===== Available records =====

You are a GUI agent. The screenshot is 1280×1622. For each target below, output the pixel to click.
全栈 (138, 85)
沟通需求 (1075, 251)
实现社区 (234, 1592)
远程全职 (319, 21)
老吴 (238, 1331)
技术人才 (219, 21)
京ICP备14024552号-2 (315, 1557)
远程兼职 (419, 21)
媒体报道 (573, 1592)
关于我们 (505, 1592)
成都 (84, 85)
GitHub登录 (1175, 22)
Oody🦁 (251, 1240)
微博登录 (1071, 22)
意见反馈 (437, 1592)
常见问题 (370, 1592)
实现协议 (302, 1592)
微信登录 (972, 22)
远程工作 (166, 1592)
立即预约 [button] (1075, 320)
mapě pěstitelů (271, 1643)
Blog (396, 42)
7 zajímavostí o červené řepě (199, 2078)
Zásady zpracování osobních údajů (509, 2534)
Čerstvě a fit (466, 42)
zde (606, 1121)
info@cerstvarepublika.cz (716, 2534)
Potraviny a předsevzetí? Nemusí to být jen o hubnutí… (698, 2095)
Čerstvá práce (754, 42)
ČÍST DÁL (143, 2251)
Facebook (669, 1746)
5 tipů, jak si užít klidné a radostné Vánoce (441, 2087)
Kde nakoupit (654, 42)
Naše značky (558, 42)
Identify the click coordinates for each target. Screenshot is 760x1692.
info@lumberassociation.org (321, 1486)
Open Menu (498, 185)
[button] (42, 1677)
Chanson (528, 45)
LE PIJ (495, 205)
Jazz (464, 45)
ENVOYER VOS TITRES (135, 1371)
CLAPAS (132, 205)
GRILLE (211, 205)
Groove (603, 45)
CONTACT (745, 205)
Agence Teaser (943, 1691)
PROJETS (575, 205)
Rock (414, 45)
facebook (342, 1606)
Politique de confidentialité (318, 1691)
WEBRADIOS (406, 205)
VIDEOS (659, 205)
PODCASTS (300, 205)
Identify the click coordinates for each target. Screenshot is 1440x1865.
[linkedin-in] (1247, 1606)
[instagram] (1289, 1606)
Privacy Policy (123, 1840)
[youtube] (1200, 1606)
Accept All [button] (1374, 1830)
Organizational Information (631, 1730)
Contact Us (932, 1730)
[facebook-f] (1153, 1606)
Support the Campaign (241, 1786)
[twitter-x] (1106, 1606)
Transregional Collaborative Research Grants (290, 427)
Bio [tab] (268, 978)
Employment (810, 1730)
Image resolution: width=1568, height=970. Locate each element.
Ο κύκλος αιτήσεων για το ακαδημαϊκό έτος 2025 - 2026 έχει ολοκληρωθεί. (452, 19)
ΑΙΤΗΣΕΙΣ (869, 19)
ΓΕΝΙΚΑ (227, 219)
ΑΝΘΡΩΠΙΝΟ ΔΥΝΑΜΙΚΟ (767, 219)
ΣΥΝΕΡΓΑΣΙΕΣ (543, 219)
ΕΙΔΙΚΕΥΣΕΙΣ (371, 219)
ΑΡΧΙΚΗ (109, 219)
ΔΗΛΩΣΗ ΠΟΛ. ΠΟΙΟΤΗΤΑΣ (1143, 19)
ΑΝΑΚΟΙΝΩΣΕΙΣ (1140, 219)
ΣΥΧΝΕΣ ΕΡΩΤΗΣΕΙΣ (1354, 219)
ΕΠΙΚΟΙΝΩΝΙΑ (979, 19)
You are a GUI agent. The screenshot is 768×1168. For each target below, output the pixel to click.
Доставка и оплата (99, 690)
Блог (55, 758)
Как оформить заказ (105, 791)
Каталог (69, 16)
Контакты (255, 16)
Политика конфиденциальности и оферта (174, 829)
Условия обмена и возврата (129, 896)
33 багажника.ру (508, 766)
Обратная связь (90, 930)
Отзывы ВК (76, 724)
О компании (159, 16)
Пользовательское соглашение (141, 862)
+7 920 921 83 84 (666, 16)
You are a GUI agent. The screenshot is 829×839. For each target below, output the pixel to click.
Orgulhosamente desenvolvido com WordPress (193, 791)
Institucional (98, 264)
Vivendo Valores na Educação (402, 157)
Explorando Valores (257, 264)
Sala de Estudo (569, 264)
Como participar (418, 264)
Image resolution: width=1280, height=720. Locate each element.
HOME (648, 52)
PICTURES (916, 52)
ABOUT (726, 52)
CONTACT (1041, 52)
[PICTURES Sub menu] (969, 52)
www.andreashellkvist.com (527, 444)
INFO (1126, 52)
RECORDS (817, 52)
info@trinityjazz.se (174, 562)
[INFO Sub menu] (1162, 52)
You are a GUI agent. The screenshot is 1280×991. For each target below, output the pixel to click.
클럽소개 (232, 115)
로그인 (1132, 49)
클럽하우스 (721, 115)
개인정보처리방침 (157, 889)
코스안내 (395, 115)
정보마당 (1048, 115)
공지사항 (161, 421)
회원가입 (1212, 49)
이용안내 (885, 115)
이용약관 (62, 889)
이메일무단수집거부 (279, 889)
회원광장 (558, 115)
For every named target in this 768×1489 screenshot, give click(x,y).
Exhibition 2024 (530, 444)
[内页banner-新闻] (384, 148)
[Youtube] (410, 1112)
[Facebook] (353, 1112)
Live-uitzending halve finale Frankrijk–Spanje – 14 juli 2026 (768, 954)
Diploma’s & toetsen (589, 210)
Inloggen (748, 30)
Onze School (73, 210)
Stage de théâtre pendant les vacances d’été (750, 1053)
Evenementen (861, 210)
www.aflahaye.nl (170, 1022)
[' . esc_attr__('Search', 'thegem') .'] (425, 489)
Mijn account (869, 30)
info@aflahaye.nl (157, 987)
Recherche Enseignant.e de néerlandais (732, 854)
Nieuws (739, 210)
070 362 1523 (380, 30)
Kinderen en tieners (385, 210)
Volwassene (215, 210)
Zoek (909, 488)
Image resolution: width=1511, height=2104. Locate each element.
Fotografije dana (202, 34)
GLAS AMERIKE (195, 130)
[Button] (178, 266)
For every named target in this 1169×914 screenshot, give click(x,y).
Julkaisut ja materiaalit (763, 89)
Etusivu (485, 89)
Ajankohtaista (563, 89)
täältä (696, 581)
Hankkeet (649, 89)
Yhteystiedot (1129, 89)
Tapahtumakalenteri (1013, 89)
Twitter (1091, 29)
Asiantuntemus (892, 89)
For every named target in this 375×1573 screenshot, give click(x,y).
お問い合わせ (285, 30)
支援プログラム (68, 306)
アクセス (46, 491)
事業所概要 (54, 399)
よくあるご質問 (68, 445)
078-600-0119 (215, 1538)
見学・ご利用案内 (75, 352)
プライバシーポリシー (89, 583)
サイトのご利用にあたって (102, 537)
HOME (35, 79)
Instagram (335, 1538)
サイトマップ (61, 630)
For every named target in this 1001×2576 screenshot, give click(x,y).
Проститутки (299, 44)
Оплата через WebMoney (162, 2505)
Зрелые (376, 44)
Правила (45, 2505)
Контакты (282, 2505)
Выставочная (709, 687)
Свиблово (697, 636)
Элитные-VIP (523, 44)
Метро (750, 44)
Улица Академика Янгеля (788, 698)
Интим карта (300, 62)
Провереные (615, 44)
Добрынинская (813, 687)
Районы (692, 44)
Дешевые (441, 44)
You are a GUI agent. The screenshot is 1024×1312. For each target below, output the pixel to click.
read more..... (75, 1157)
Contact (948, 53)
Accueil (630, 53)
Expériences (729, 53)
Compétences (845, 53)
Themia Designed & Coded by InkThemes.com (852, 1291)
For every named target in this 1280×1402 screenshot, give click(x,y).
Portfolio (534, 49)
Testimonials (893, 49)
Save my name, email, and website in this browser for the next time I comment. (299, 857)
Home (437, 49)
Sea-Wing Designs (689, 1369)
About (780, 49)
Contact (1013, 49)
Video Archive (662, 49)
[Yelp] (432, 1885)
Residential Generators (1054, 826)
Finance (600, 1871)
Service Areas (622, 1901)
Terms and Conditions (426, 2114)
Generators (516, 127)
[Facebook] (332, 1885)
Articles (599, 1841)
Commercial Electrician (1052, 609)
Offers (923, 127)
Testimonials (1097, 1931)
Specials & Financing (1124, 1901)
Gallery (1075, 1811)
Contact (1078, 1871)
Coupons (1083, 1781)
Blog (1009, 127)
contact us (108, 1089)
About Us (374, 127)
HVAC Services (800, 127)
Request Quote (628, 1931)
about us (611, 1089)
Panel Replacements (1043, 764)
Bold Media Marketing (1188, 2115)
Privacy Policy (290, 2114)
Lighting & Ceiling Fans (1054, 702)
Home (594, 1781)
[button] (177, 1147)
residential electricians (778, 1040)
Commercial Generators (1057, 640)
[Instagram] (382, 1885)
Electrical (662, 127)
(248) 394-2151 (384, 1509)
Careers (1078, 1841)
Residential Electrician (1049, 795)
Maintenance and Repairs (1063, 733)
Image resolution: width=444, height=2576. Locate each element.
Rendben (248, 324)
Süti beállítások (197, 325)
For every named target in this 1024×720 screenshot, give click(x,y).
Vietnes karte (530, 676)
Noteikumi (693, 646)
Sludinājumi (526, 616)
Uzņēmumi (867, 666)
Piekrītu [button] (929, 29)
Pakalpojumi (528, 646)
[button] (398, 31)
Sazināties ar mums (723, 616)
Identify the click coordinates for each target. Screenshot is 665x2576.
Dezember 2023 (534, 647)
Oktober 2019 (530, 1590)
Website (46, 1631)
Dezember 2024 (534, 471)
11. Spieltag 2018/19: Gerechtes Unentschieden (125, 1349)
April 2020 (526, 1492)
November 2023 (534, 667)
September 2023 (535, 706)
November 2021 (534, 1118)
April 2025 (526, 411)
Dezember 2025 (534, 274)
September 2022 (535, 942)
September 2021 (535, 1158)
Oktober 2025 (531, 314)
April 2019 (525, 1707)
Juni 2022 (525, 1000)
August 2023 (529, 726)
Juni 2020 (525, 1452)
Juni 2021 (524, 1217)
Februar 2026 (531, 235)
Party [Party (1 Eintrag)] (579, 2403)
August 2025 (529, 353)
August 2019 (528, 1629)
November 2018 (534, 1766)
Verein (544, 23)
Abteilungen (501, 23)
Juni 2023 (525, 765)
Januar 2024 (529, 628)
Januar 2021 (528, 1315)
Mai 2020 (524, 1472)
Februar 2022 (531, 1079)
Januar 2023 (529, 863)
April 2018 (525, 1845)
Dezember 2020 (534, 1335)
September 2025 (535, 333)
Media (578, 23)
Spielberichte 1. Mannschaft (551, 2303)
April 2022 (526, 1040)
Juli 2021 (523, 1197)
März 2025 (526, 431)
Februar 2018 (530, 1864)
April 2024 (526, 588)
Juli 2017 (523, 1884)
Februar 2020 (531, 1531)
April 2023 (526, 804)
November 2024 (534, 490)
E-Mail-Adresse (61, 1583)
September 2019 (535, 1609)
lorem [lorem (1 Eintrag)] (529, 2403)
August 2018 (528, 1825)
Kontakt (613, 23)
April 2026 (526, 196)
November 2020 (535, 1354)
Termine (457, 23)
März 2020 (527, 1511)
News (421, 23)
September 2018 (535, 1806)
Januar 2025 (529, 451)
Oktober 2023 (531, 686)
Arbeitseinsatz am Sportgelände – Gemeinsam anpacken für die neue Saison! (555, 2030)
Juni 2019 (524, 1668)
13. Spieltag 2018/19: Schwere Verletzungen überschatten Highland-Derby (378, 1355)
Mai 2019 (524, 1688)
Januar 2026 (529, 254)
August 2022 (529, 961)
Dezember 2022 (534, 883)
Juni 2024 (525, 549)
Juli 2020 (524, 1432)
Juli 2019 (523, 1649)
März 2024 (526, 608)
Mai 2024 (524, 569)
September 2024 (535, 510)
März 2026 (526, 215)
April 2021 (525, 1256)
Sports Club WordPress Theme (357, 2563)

=====

## What the task requires
Among the records above, determine how many lines contain "April", then report the number only.

## Reply
9